On Berklee College of Music, tenure with Terence Blanchard and Accord À Corps project - an interview with Sam Newsome

Maciej Krawiec
Autor zdjęcia: 
mat. promocyjne

You began playing alto saxophone when you were kid. What made you choose this particular instrument?

I thought the saxophone sounded cool, and the people who played it looked cool. It just looked liked a fun instrument to play. So I gave it a try and have never turned back.

Was it clear, from those early years that you would become a musician?

The first time I took an improvised solo during my junior high school jazz concert, it was a very surreal experience. I was on a natural high for two days afterward. So, to answer your question: No, I didn't know for certain that I would become a musician at that moment, but I did know that I had been exposed to a whole new way of experiencing music that was going to play a huge role in my life from that point on.

How do you recall the years at the Berklee College of Music? Can you mention the most important thing that you were taught there?

Berklee for me was a time that I experienced tremendous growth as a player and as a person. This sounds a bit cliché, but I feel I entered there a boy and left there a man. It was a good primer for what I was about to experience in New York. I learned not only is it important to learn how to play, but, there is a political and networking side of what we do that's equally as important. It was a huge eye-opener. Not to mention how many great players and teachers I came in contact with daily. It was at times intimidating, but most of the time, it was very inspiring.

What was the background of your decision to focus on the soprano saxophone?

It’s a long story, but the essence of it is this: I was at an artistic crossroad where I felt I needed to decide whether to pursue the path of a musician or that of an artist. The soprano afforded me a chance to do the latter.

You have collaborated with an enormous number of musicians. If you were to choose some of the most significant experiences, which ones would you enumerate?

I would say my tenure with Terence Blanchard. Not only did I learn the importance of having your own voice, but how it's equally important it is to pair that voice with right image and marketing strategy. He was equally meticulous about his public persona and with whom he associated as he was about his music. And it has paid off.
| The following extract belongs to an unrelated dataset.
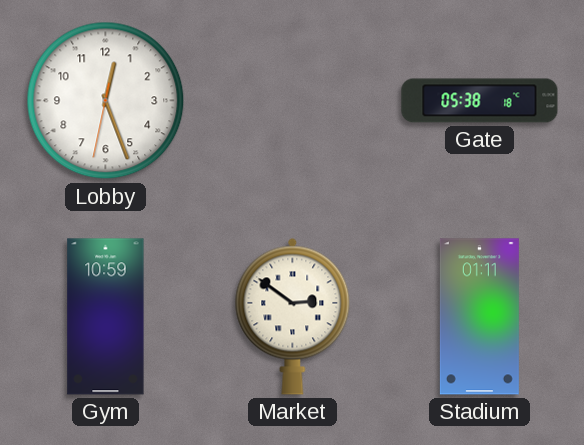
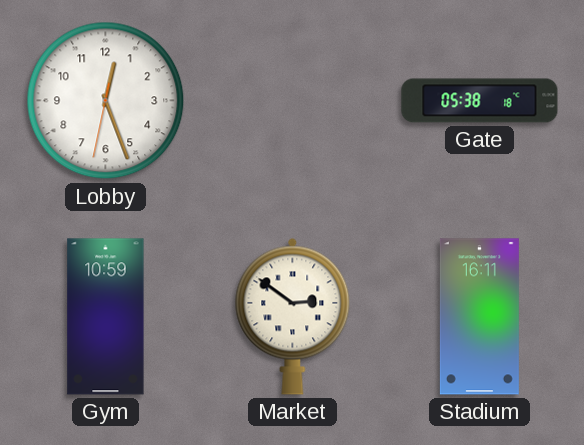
Stadium: 01:11 -> 16:11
How is the life of a jazz musician in New York like right now? What is the position of jazz currently over there?

Musically, it's amazing; financially, it's very challenging. But I can’t think of another place I’d rather be. I don’t think there’s ever been a period since the heyday of jazz that you’d had such a high concentration of amazing players in one place.

You have recently participated in a project „Accord À Corps” in France which combined live jazz music with dance on stage. Do you take part often in such interdisciplinary undertakings?

I did something similar with choreographer Caren Eule a while back, right when my album Blue Soliloquy was released. We created a piece called Sound Dance, for four dancers and soprano saxophone. But I love interdisciplinary collaborations. It gives me insight into the creative process of artists in other disciplines. In turn, I'm able to survey what I do from a new perspective.

You lead a blog. Do you perceive it as an important way to keep in touch with your listeners?

Absolutely. Blogging is just one component of social media that we as musicians have to utilize in order connect with fellow musicians, future collaborators as well as fans. And my blog, specifically, started off as a way to galvanize soprano saxophone players from around the globe. And I'm proud to say that I've been pretty successful at doing that.